SANAT SARAY DA SOYTARI OLACAĞINA, SOKAKTA KALSIN.
Küçük ama sevimli ve sıcacık bir atölyede hem resim yapıyor
hem de resim aşığı öğrencilerine ders veriyordu.
Şehir merkezinde olduğu için kirası kıt kanaat bir öğretmen
emeklisi için ucuz da değildi yani. Ama olsun
diyordu… Bir çocuk bile yetiştirsek ne mutlu. Ülkeme ve de ülkenin geleceği olan çocuklara canımız feda. Gençler de oldukça
yetenekliydi ve her verdiği dersi kolayca özümsüyor ve hayal dünyalarında
gezdirip realiteye döküyor , güzel üretimler yapıyorlardı. Umutları vardı. Hevesleri
ve sevgileri…Daha ne olsun?
Atölyeye ziyarete gidip geldikçe maddi gücü olmayıp, malzeme
alamayan öğrencilerine ben de alternatifler üretiyor küçük destekçilerle malzemelerini temin ediyordum.
Bu ufacık ama maneviyatı yüksek katkılar belki de bizim geleceğimize bir yatırım ve borcumuzdu. Ama gel gelelim herkes böyle düşünmüyordu.
Orası bir atölyeydi fakat devlete göre
vergi levhası olmalıydı çünkü onlara göre bir işletmeydi. Sokakta belediye, dükkanda
maliye sanata geçit vermiyordu. Az bir zaman vardı eserlerini sergilemeye. Ben de butik sergiler düzenliyordum.
Ve onlara bir sergi açacaktım…Restorant, otel vb. her yer bizim için sanat
galerisiydi… O gün oraya resimlerdeki son durumu görmeye gittiğimde o tartışmanın içinde buldum kendimi…Elbette
yasal zeminlere oturmalıydı her şey…Ki Ülkede o kadar gayri meşru fabrikalar,
kaçakçılar hırsızlar varken dikkat edilmeliydi o küçük emekçinin ticari faaliyeti olmayan atölyesine…
Maliyeden gelip yüksek miktarda ceza kesip
atölyeyi kapattıkları gün sadece sanatı değil, geleceğimiz olan
gençlerimizin umutlarını da mühürlemişlerdi. Bölgemizde sanat sanki tekelde ve
karaborsaydı. Hep içimizde ukde kaldı neden, neden böyle diye…Sanat üvey
bir evlat mıydı, ya biz?
Ne yapıyorduk ki sanki? Seçimlerde verilen o sözler tüm
halka verilmiyor muydu?

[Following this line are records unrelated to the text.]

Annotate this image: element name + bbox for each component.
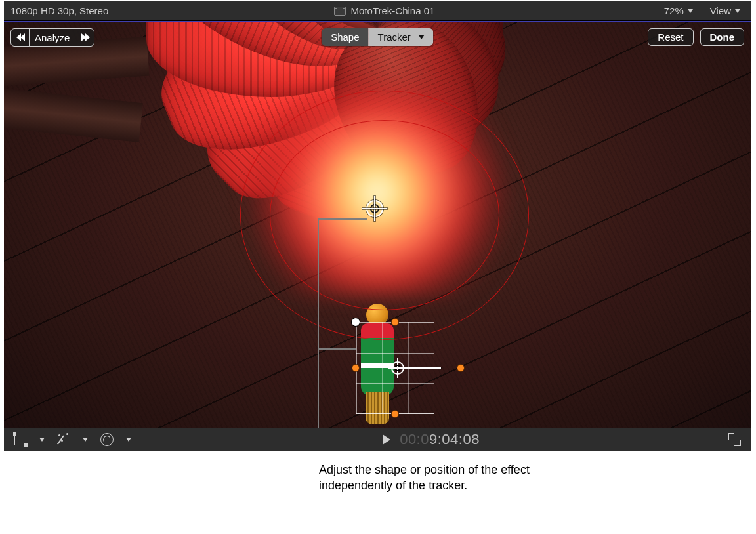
transform-tool-menu[interactable] [32,431,51,448]
viewer-infobar: 1080p HD 30p, Stereo MotoTrek-China 01 7… [4,1,751,21]
callout-leader [318,218,367,220]
callout-leader [318,218,319,428]
tracker-handle-south[interactable] [392,411,398,417]
clip-title-text: MotoTrek-China 01 [351,5,435,16]
magic-wand-icon [57,433,70,446]
tracker-inner-region[interactable] [270,120,499,310]
fullscreen-button[interactable] [724,431,744,448]
reset-button[interactable]: Reset [648,28,693,46]
transform-icon [14,434,26,445]
tracker-box[interactable] [356,322,434,414]
shape-tracker-segmented: Shape Tracker [322,28,433,46]
chevron-down-icon [688,9,693,13]
gauge-icon [100,433,114,446]
tracker-handle-north[interactable] [392,319,398,325]
tracker-rotate-handle[interactable] [352,318,360,326]
callout-leader [318,348,356,350]
view-menu[interactable]: View [706,4,744,18]
viewer-toolbar: 00:09:04:08 [4,428,751,451]
chevron-down-icon [83,438,88,442]
fullscreen-icon [728,433,741,446]
clip-format-text: 1080p HD 30p, Stereo [10,5,108,16]
done-button[interactable]: Done [700,28,745,46]
tracker-handle-west[interactable] [352,365,359,371]
viewer[interactable]: Analyze Shape Tracker Reset [4,21,751,428]
rewind-icon [16,33,24,41]
filmstrip-icon [334,7,346,16]
fast-forward-icon [81,33,89,41]
annotation-caption: Adjust the shape or position of the effe… [319,462,536,494]
analyze-controls: Analyze [10,28,94,47]
chevron-down-icon [419,35,424,39]
tracker-center-target[interactable] [391,361,404,375]
analyze-backward-button[interactable] [11,29,30,46]
chevron-down-icon [126,438,131,442]
play-button[interactable] [383,434,390,445]
zoom-value: 72% [664,5,684,16]
enhance-tool-menu[interactable] [75,431,94,448]
chevron-down-icon [39,438,45,442]
retime-tool-button[interactable] [97,431,117,448]
timecode-display[interactable]: 00:09:04:08 [400,431,480,448]
retime-tool-menu[interactable] [118,431,138,448]
tracker-handle-east[interactable] [457,365,464,371]
chevron-down-icon [735,9,740,13]
view-menu-label: View [710,5,731,16]
enhance-tool-button[interactable] [54,431,74,448]
zoom-menu[interactable]: 72% [660,4,697,18]
transform-tool-button[interactable] [10,431,30,448]
timecode-lit: 9:04:08 [429,431,480,447]
clip-title: MotoTrek-China 01 [334,5,435,16]
analyze-button[interactable]: Analyze [30,29,75,46]
analyze-forward-button[interactable] [75,29,94,46]
shape-center-target[interactable] [366,200,383,217]
mode-shape-button[interactable]: Shape [322,28,368,46]
mode-tracker-dropdown[interactable]: Tracker [369,28,433,46]
timecode-dim: 00:0 [400,431,429,447]
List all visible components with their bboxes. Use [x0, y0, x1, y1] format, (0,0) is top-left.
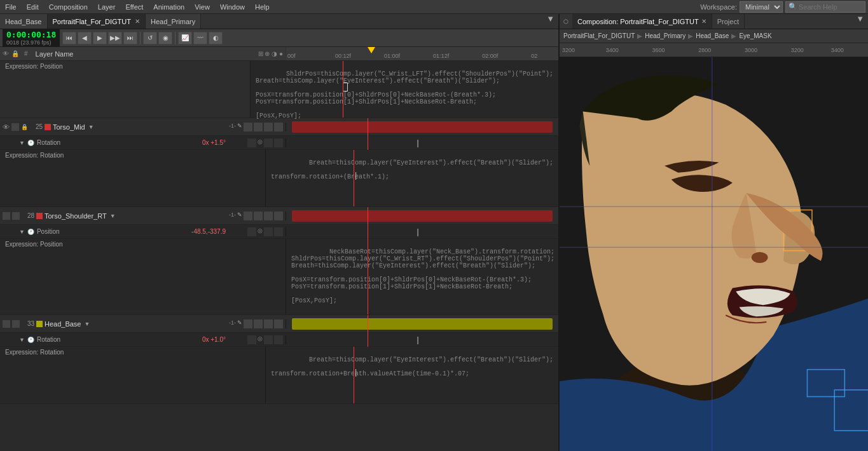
layer-33-sw3[interactable] [244, 320, 252, 328]
btn-preview[interactable]: ◉ [158, 32, 172, 44]
layer-25-expand[interactable]: ▼ [88, 124, 94, 130]
layer-28-expr-label: Expression: Position [0, 239, 286, 314]
layer-33-clock-icon[interactable]: 🕐 [27, 337, 34, 343]
layer-28-sw6[interactable] [274, 212, 283, 220]
layer-33-sw5[interactable] [264, 320, 273, 328]
menu-window[interactable]: Window [217, 3, 247, 11]
tab-composition-close[interactable]: ✕ [701, 18, 706, 25]
tab-portraitflat[interactable]: PortraitFlat_For_DIGTUT ✕ [48, 14, 146, 29]
layer-33-name[interactable]: Head_Base [45, 320, 81, 328]
layer-33-sw2[interactable]: ✎ [237, 320, 242, 328]
menu-composition[interactable]: Composition [46, 3, 90, 11]
menu-file[interactable]: File [3, 3, 19, 11]
breadcrumb-eye-mask[interactable]: Eye_MASK [739, 32, 771, 39]
btn-motion[interactable]: 〰 [193, 32, 207, 44]
layer-33-solo[interactable] [12, 320, 20, 328]
layer-28-sw2[interactable]: ✎ [237, 212, 242, 220]
layer-28-clock-icon[interactable]: 🕐 [27, 229, 34, 235]
layer-33-rot-icon3[interactable] [264, 335, 273, 344]
top-expr-code[interactable]: ShldrPos=thisComp.layer("C_Wrist_LFT").e… [251, 61, 558, 118]
layer-25-expand-arrow[interactable]: ▼ [19, 140, 25, 146]
layer-33-rot-icon4[interactable] [274, 335, 283, 344]
layer-25-rotation-value[interactable]: 0x +1.5° [202, 139, 226, 146]
breadcrumb-head-primary[interactable]: Head_Primary [645, 32, 685, 39]
layer-33-expr-code[interactable]: Breath=thisComp.layer("EyeInterest").eff… [266, 347, 558, 403]
layer-25-name[interactable]: Torso_Mid [53, 123, 85, 131]
menu-help[interactable]: Help [252, 3, 272, 11]
layer-28-sw3[interactable] [244, 212, 252, 220]
btn-next-frame[interactable]: ▶▶ [108, 32, 122, 44]
layer-33-rot-icon1[interactable] [247, 335, 256, 344]
layer-28-position-value[interactable]: -48.5,-337.9 [191, 228, 226, 235]
tab-minimize-btn[interactable]: ▼ [542, 14, 558, 29]
btn-end[interactable]: ⏭ [123, 32, 137, 44]
lock-col-icon: 🔒 [11, 50, 19, 57]
layer-25-sw3[interactable] [244, 123, 252, 131]
menu-edit[interactable]: Edit [24, 3, 41, 11]
layer-25-sw2[interactable]: ✎ [237, 123, 242, 131]
search-help-input[interactable] [799, 3, 862, 11]
tab-head-base[interactable]: Head_Base [0, 14, 48, 29]
layer-25-lock[interactable]: 🔒 [21, 124, 28, 130]
layer-25-solo[interactable] [11, 123, 19, 131]
menu-view[interactable]: View [192, 3, 212, 11]
menu-layer[interactable]: Layer [95, 3, 118, 11]
tab-composition[interactable]: Composition: PortraitFlat_For_DIGTUT ✕ [572, 14, 712, 29]
tab-head-primary[interactable]: Head_Primary [146, 14, 201, 29]
layer-28-expr-code[interactable]: NeckBaseRot=thisComp.layer("Neck_Base").… [286, 239, 558, 314]
layer-33-sw6[interactable] [274, 320, 283, 328]
btn-loop[interactable]: ↺ [143, 32, 157, 44]
tab-portraitflat-close[interactable]: ✕ [135, 18, 140, 25]
btn-home[interactable]: ⏮ [62, 32, 76, 44]
layer-25-clock-icon[interactable]: 🕐 [27, 140, 34, 146]
workspace-dropdown[interactable]: Minimal [740, 1, 783, 13]
ruler-mark-200: 02:00f [482, 53, 498, 59]
menu-animation[interactable]: Animation [151, 3, 187, 11]
ruler-mark-3000: 3000 [745, 47, 757, 53]
separator-1 [140, 32, 141, 44]
layer-33-expand[interactable]: ▼ [85, 321, 90, 327]
breadcrumb-portraitflat[interactable]: PortraitFlat_For_DIGTUT [563, 32, 635, 39]
layer-28-pos-icon4[interactable] [274, 227, 283, 236]
layer-33-rot-icon2[interactable]: ◎ [258, 335, 263, 344]
layer-28-check[interactable] [3, 212, 10, 220]
layer-33-sw1[interactable]: -1- [229, 320, 236, 328]
cursor-marker-28: | [417, 227, 418, 236]
layer-28-pos-icon2[interactable]: ◎ [258, 227, 263, 236]
layer-25-expr-code[interactable]: Breath=thisComp.layer("EyeInterest").eff… [266, 150, 558, 206]
layer-28-pos-icon3[interactable] [264, 227, 273, 236]
layer-25-expr-row: Expression: Rotation Breath=thisComp.lay… [0, 150, 558, 207]
layer-28-sw1[interactable]: -1- [229, 212, 236, 220]
layer-33-rotation-value[interactable]: 0x +1.0° [202, 336, 226, 343]
menu-effect[interactable]: Effect [123, 3, 146, 11]
layer-28-switches: -1- ✎ [229, 212, 283, 220]
tab-portraitflat-label: PortraitFlat_For_DIGTUT [53, 18, 131, 25]
right-panel-minimize[interactable]: ▼ [852, 14, 868, 29]
tab-project-label: Project [717, 18, 739, 25]
layer-28-sw4[interactable] [254, 212, 263, 220]
btn-prev-frame[interactable]: ◀ [78, 32, 92, 44]
playhead-line-33e [354, 347, 354, 403]
search-help-container: 🔍 [785, 1, 865, 13]
layer-28-solo[interactable] [12, 212, 20, 220]
layer-33-sw4[interactable] [254, 320, 263, 328]
comp-ruler: 3200 3400 3600 2800 3000 3200 3400 [560, 43, 868, 57]
btn-solo[interactable]: ◐ [209, 32, 223, 44]
layer-28-expand-arrow[interactable]: ▼ [19, 229, 25, 235]
btn-graph[interactable]: 📈 [178, 32, 192, 44]
layer-33-expand-arrow[interactable]: ▼ [19, 337, 25, 343]
layer-25-rot-icon1[interactable] [247, 138, 256, 147]
layer-28-expand[interactable]: ▼ [110, 213, 116, 219]
playhead-line-28p [368, 225, 368, 239]
layer-25-sw1[interactable]: -1- [229, 123, 236, 131]
breadcrumb-head-base[interactable]: Head_Base [696, 32, 729, 39]
layer-28-name[interactable]: Torso_Shoulder_RT [45, 212, 107, 220]
layer-28-pos-icon1[interactable] [247, 227, 256, 236]
layer-28-sw5[interactable] [264, 212, 273, 220]
layer-25-visibility[interactable]: 👁 [3, 123, 10, 131]
layer-33-check[interactable] [3, 320, 10, 328]
playhead-line-25r [368, 136, 368, 150]
btn-play[interactable]: ▶ [93, 32, 107, 44]
tab-project[interactable]: Project [712, 14, 745, 29]
layer-25-rotation-timeline: | [286, 136, 558, 150]
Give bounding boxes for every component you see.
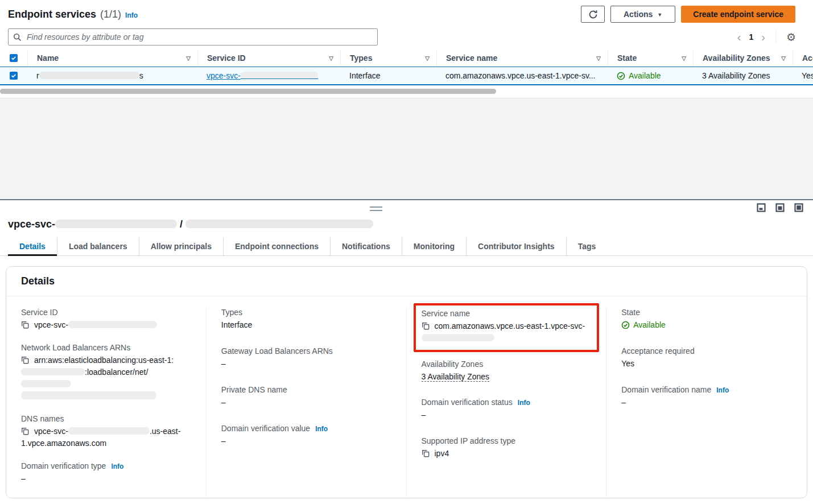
search-input[interactable]: [26, 32, 373, 42]
title-group: Endpoint services (1/1) Info: [8, 9, 138, 20]
field-value: vpce-svc-: [34, 427, 68, 436]
copy-icon[interactable]: [422, 322, 430, 330]
field-label: Supported IP address type: [422, 436, 592, 445]
info-link[interactable]: Info: [518, 399, 530, 407]
copy-icon[interactable]: [422, 449, 430, 457]
redacted-text: [21, 380, 71, 387]
field-label: Availability Zones: [422, 360, 592, 369]
resource-count: (1/1): [100, 9, 121, 20]
field-value: vpce-svc-: [34, 320, 68, 329]
field-supported-ip-address-type: Supported IP address type ipv4: [422, 436, 592, 460]
column-header-name-label: Name: [37, 53, 59, 63]
page-title: Endpoint services: [8, 9, 96, 20]
column-header-acceptance[interactable]: Acceptance required: [793, 50, 813, 66]
tab-notifications[interactable]: Notifications: [330, 237, 402, 256]
field-nlb-arns: Network Load Balancers ARNs arn:aws:elas…: [21, 343, 191, 402]
field-domain-verification-type: Domain verification typeInfo –: [21, 461, 191, 485]
column-header-service-id[interactable]: Service ID ▽: [197, 50, 340, 66]
cell-name-prefix: r: [36, 71, 39, 80]
split-panel-drag-handle[interactable]: [370, 206, 382, 211]
actions-button-label: Actions: [624, 10, 653, 19]
column-header-acceptance-label: Acceptance required: [802, 53, 813, 63]
info-link[interactable]: Info: [111, 462, 123, 470]
field-value: Interface: [221, 319, 391, 331]
row-checkbox[interactable]: [10, 72, 18, 80]
field-types: Types Interface: [221, 308, 391, 331]
next-page-icon[interactable]: ›: [761, 31, 765, 43]
tab-details[interactable]: Details: [8, 237, 57, 256]
select-all-checkbox[interactable]: [10, 54, 18, 62]
copy-icon[interactable]: [21, 427, 29, 435]
status-available-icon: [617, 72, 625, 80]
current-page-number[interactable]: 1: [749, 32, 753, 42]
sort-icon: ▽: [781, 55, 786, 61]
tab-endpoint-connections[interactable]: Endpoint connections: [223, 237, 330, 256]
field-service-name: Service name com.amazonaws.vpce.us-east-…: [422, 309, 592, 344]
page: Endpoint services (1/1) Info Actions ▼ C…: [0, 0, 813, 504]
info-link[interactable]: Info: [125, 11, 138, 19]
refresh-button[interactable]: [581, 6, 605, 23]
search-box[interactable]: [8, 28, 378, 46]
column-header-availability-zones[interactable]: Availability Zones ▽: [693, 50, 793, 66]
create-endpoint-service-button[interactable]: Create endpoint service: [681, 6, 795, 23]
copy-icon[interactable]: [21, 356, 29, 364]
preferences-gear-icon[interactable]: ⚙: [786, 32, 796, 43]
info-link[interactable]: Info: [716, 386, 729, 394]
tab-load-balancers[interactable]: Load balancers: [57, 237, 139, 256]
table-row[interactable]: rs vpce-svc- Interface com.amazonaws.vpc…: [0, 67, 813, 85]
details-column-1: Service ID vpce-svc- Network Load Balanc…: [6, 308, 207, 497]
cell-service-name: com.amazonaws.vpce.us-east-1.vpce-sv...: [436, 71, 608, 80]
field-value: Yes: [621, 358, 792, 370]
previous-page-icon[interactable]: ‹: [737, 31, 741, 43]
actions-button[interactable]: Actions ▼: [610, 6, 675, 23]
details-card-header: Details: [6, 267, 807, 296]
tab-contributor-insights[interactable]: Contributor Insights: [466, 237, 566, 256]
column-header-types-label: Types: [350, 53, 372, 63]
panel-size-medium-icon[interactable]: [775, 203, 785, 212]
details-card-title: Details: [21, 275, 55, 287]
field-label: Network Load Balancers ARNs: [21, 343, 191, 352]
field-label: DNS names: [21, 414, 191, 423]
row-checkbox-cell: [0, 72, 27, 80]
field-label: Domain verification type: [21, 461, 106, 470]
column-header-state[interactable]: State ▽: [608, 50, 693, 66]
panel-size-controls: [757, 203, 803, 212]
column-header-service-name[interactable]: Service name ▽: [436, 50, 608, 66]
field-domain-verification-value: Domain verification valueInfo –: [221, 424, 391, 447]
cell-state: Available: [608, 71, 693, 80]
redacted-text: [21, 391, 156, 399]
field-label: Types: [221, 308, 391, 317]
field-value: :loadbalancer/net/: [85, 367, 148, 377]
redacted-text: [21, 368, 85, 375]
redacted-text: [241, 72, 318, 79]
availability-zones-popover-link[interactable]: 3 Availability Zones: [702, 71, 770, 80]
column-header-name[interactable]: Name ▽: [27, 50, 197, 66]
panel-title-prefix: vpce-svc-: [8, 218, 55, 230]
info-link[interactable]: Info: [315, 425, 328, 433]
panel-size-small-icon[interactable]: [757, 203, 766, 212]
field-value: –: [221, 435, 391, 447]
split-panel-controls: [0, 200, 813, 217]
column-header-availability-zones-label: Availability Zones: [703, 53, 770, 63]
panel-size-full-icon[interactable]: [794, 203, 803, 212]
tab-monitoring[interactable]: Monitoring: [402, 237, 466, 256]
redacted-text: [68, 427, 150, 435]
field-value: –: [621, 396, 792, 408]
service-id-link[interactable]: vpce-svc-: [207, 71, 318, 80]
column-header-types[interactable]: Types ▽: [340, 50, 436, 66]
cell-name: rs: [27, 71, 197, 80]
horizontal-scrollbar-thumb[interactable]: [0, 89, 496, 94]
panel-title-separator: /: [180, 218, 183, 230]
copy-icon[interactable]: [21, 321, 29, 329]
field-private-dns-name: Private DNS name –: [221, 385, 391, 408]
field-label-row: Domain verification typeInfo: [21, 461, 191, 470]
tab-tags[interactable]: Tags: [566, 237, 608, 256]
field-state: State Available: [621, 308, 792, 331]
availability-zones-popover-link[interactable]: 3 Availability Zones: [422, 372, 490, 382]
tab-allow-principals[interactable]: Allow principals: [139, 237, 223, 256]
split-panel-title: vpce-svc- /: [0, 217, 813, 237]
field-label: Acceptance required: [621, 346, 792, 356]
field-label: Domain verification status: [422, 398, 513, 407]
split-panel: vpce-svc- / Details Load balancers Allow…: [0, 199, 813, 504]
refresh-icon: [588, 10, 598, 19]
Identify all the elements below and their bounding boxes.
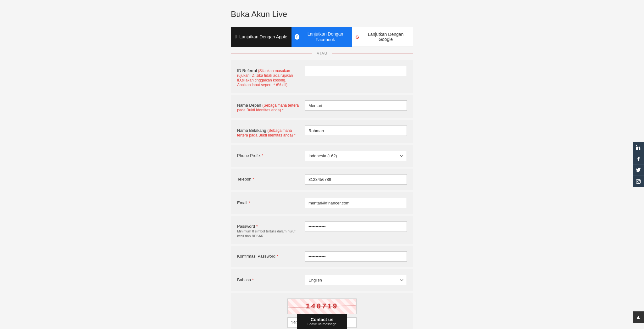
email-input[interactable] bbox=[305, 198, 407, 208]
instagram-icon[interactable] bbox=[633, 176, 644, 187]
captcha-display-text: 140719 bbox=[305, 303, 338, 310]
social-login-buttons:  Lanjutkan Dengan Apple f Lanjutkan Den… bbox=[231, 27, 413, 47]
linkedin-icon[interactable] bbox=[633, 142, 644, 153]
or-divider: ATAU bbox=[231, 51, 413, 56]
confirm-password-input[interactable] bbox=[305, 251, 407, 262]
password-input[interactable] bbox=[305, 221, 407, 232]
referral-label: ID Referral (Silahkan masukan rujukan ID… bbox=[237, 68, 300, 87]
apple-icon:  bbox=[235, 34, 237, 40]
apple-login-button[interactable]:  Lanjutkan Dengan Apple bbox=[231, 27, 291, 47]
facebook-login-button[interactable]: f Lanjutkan Dengan Facebook bbox=[291, 27, 352, 47]
page-title: Buka Akun Live bbox=[231, 9, 413, 19]
facebook-social-icon[interactable] bbox=[633, 153, 644, 164]
referral-input[interactable] bbox=[305, 66, 407, 76]
first-name-section: Nama Depan (Sebagaimana tertera pada Buk… bbox=[231, 95, 413, 118]
email-section: Email * bbox=[231, 192, 413, 214]
phone-prefix-section: Phone Prefix * Indonesia (+62) Malaysia … bbox=[231, 145, 413, 167]
phone-section: Telepon * bbox=[231, 169, 413, 190]
language-select[interactable]: English Bahasa Indonesia Malay bbox=[305, 275, 407, 285]
phone-label: Telepon * bbox=[237, 177, 300, 181]
password-section: Password * Minimum 8 simbol tertulis dal… bbox=[231, 216, 413, 244]
phone-prefix-label: Phone Prefix * bbox=[237, 153, 300, 158]
confirm-password-section: Konfirmasi Password * bbox=[231, 246, 413, 267]
first-name-input[interactable] bbox=[305, 100, 407, 111]
facebook-icon: f bbox=[295, 34, 299, 40]
svg-rect-0 bbox=[636, 179, 640, 183]
phone-input[interactable] bbox=[305, 174, 407, 185]
google-icon: G bbox=[355, 34, 359, 40]
referral-section: ID Referral (Silahkan masukan rujukan ID… bbox=[231, 60, 413, 93]
last-name-label: Nama Belakang (Sebagaimana tertera pada … bbox=[237, 128, 300, 137]
email-label: Email * bbox=[237, 200, 300, 205]
last-name-input[interactable] bbox=[305, 125, 407, 136]
google-login-button[interactable]: G Lanjutkan Dengan Google bbox=[352, 27, 413, 47]
confirm-password-label: Konfirmasi Password * bbox=[237, 254, 300, 259]
password-label: Password * Minimum 8 simbol tertulis dal… bbox=[237, 224, 300, 238]
twitter-icon[interactable] bbox=[633, 164, 644, 176]
language-label: Bahasa * bbox=[237, 277, 300, 282]
svg-point-2 bbox=[639, 180, 640, 180]
sidebar-social bbox=[633, 142, 644, 187]
language-section: Bahasa * English Bahasa Indonesia Malay bbox=[231, 269, 413, 291]
contact-bar[interactable]: Contact us Leave us message bbox=[297, 314, 347, 329]
phone-prefix-select[interactable]: Indonesia (+62) Malaysia (+60) Singapore… bbox=[305, 151, 407, 161]
last-name-section: Nama Belakang (Sebagaimana tertera pada … bbox=[231, 120, 413, 143]
svg-point-1 bbox=[637, 181, 639, 182]
first-name-label: Nama Depan (Sebagaimana tertera pada Buk… bbox=[237, 103, 300, 112]
captcha-image: 140719 bbox=[287, 298, 357, 314]
scroll-top-button[interactable]: ▲ bbox=[633, 311, 644, 323]
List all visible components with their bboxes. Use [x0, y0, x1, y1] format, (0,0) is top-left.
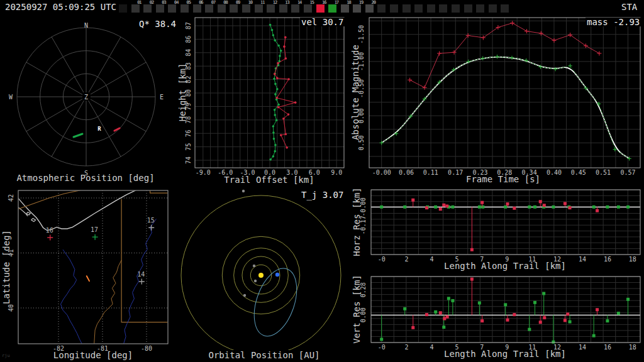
- map-x-axis-title: Longitude [deg]: [18, 351, 169, 360]
- horz-residual-plot: -0245791112141618-0.00-0.17: [360, 190, 640, 263]
- svg-text:0.57: 0.57: [620, 169, 635, 176]
- watermark: rju: [2, 353, 10, 358]
- tisserand-overlay: T_j 3.07: [300, 190, 345, 199]
- ground-track-map: 16171514-82-81-80424140: [8, 190, 168, 352]
- svg-text:-0: -0: [378, 256, 386, 263]
- svg-text:16: 16: [46, 227, 53, 234]
- svg-text:16: 16: [604, 344, 611, 351]
- svg-text:15: 15: [147, 217, 155, 224]
- svg-text:74: 74: [185, 156, 192, 164]
- svg-text:-0: -0: [378, 344, 386, 351]
- svg-text:16: 16: [604, 256, 611, 263]
- svg-text:18: 18: [629, 344, 636, 351]
- svg-text:42: 42: [8, 194, 14, 202]
- orbital-plot-title: Orbital Position [AU]: [176, 351, 352, 360]
- vres-y-axis-title: Vert Res [km]: [352, 246, 362, 362]
- trail-offset-plot: -9.0-6.0-3.00.03.06.09.08786848382807978…: [185, 18, 344, 176]
- lightcurve-y-axis-title: Absolute Magnitude: [350, 30, 360, 155]
- svg-text:Z: Z: [84, 94, 88, 101]
- light-curve-plot: -0.000.060.110.170.230.280.340.400.450.5…: [358, 18, 640, 176]
- meteor-monitor-screen: 20250927 05:09:25 UTC 010203040506070809…: [0, 0, 644, 362]
- vert-residual-plot: -02457911121416180.280.00: [360, 277, 640, 351]
- svg-text:87: 87: [185, 22, 192, 30]
- q-value-overlay: Q* 38.4: [138, 19, 177, 28]
- svg-text:W: W: [9, 94, 13, 101]
- velocity-overlay: vel 30.7: [300, 18, 345, 26]
- trail-y-axis-title: Height [km]: [177, 30, 187, 155]
- map-y-axis-title: Latitude [deg]: [1, 204, 11, 330]
- atmospheric-position-plot: NESWZR: [9, 22, 164, 177]
- svg-text:2: 2: [405, 344, 409, 351]
- polar-plot-title: Atmospheric Position [deg]: [10, 173, 161, 183]
- svg-text:R: R: [97, 126, 101, 132]
- trail-x-axis-title: Trail Offset [km]: [194, 175, 345, 185]
- svg-text:0.51: 0.51: [596, 169, 611, 176]
- svg-text:18: 18: [629, 256, 636, 263]
- vres-x-axis-title: Length Along Trail [km]: [411, 349, 599, 359]
- orbital-position-plot: [181, 190, 341, 355]
- svg-text:-0.00: -0.00: [372, 169, 391, 176]
- mass-overlay: mass -2.93: [586, 18, 641, 26]
- svg-text:N: N: [84, 22, 88, 29]
- svg-text:17: 17: [91, 226, 98, 233]
- svg-text:0.06: 0.06: [399, 169, 414, 176]
- svg-text:14: 14: [137, 271, 145, 278]
- hres-x-axis-title: Length Along Trail [km]: [411, 261, 599, 271]
- svg-text:E: E: [160, 94, 164, 101]
- lightcurve-x-axis-title: Frame Time [s]: [428, 175, 579, 184]
- svg-text:2: 2: [405, 256, 409, 263]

O senin adamın bu benim diyerek ayrımcılıkla pazar
konusu yapılan sanat, sokakta mıydı? Sarayda mı?
Neredeydi?
Kültüre ve sanata hak ettiği değeri vereceğiz derken ödenekler hibeler ve
destekler belli kesimlere sunulacaktıysa, kapılar duvar olup bir çalıştay, sergi bile yapamaz hale geldindiyse, oturup iyi
düşünmek gerekmez mi? Neden umutlarına gem vuruluyordu halkın? Ve neden sözlerini tutmuyordu o
seçilen halkın temsilcileri?
İşte tam da bu sancılarda galeri açmak ciddi bir maliyet
olduğu için zorlaşıyor…Atölyeler artması
gerekirken tek tek kapanıyordu.
Faaliyette olan galerilere de herkesin gücü yetmiyordu. Ve İşin mutfağında yani
Atölyelerde sergiler ve çalıştaylar yapılmaya başlandı…Bu atölyeler dernek vb
kurumsal kimliklerin adı altında hayatta kalabiliyor da olsalar o sıcacık atölyelerin,
yani sanatın mutfağının korunması ve desteklenmesi zaruri bir ihtiyaç halindeydi artık. Keşke
dedim, keşke ufuklar açılsa ve destek olunsa da
sanatın bileklerindeki kelepçeler
kırılsa. Devlet sanatçısı olmak başka, saray sanatçısı bambaşka... Bir
de halk sanatçısı kavramı var ki işte orası tam da bam teli İşte böyle sevgili sanatçı ve sanat sever dostlarım… sanat
sokakta mı ,sarayda mı diye sorular yerine Sanat her yerde diyebilmek , özgürce geleceğimize
yatırım yapmak ve sağlam
temellere oturtmak dileğimle.
Sanat ve sevgiyle kalın. ________Mine Sarmış.-KHA.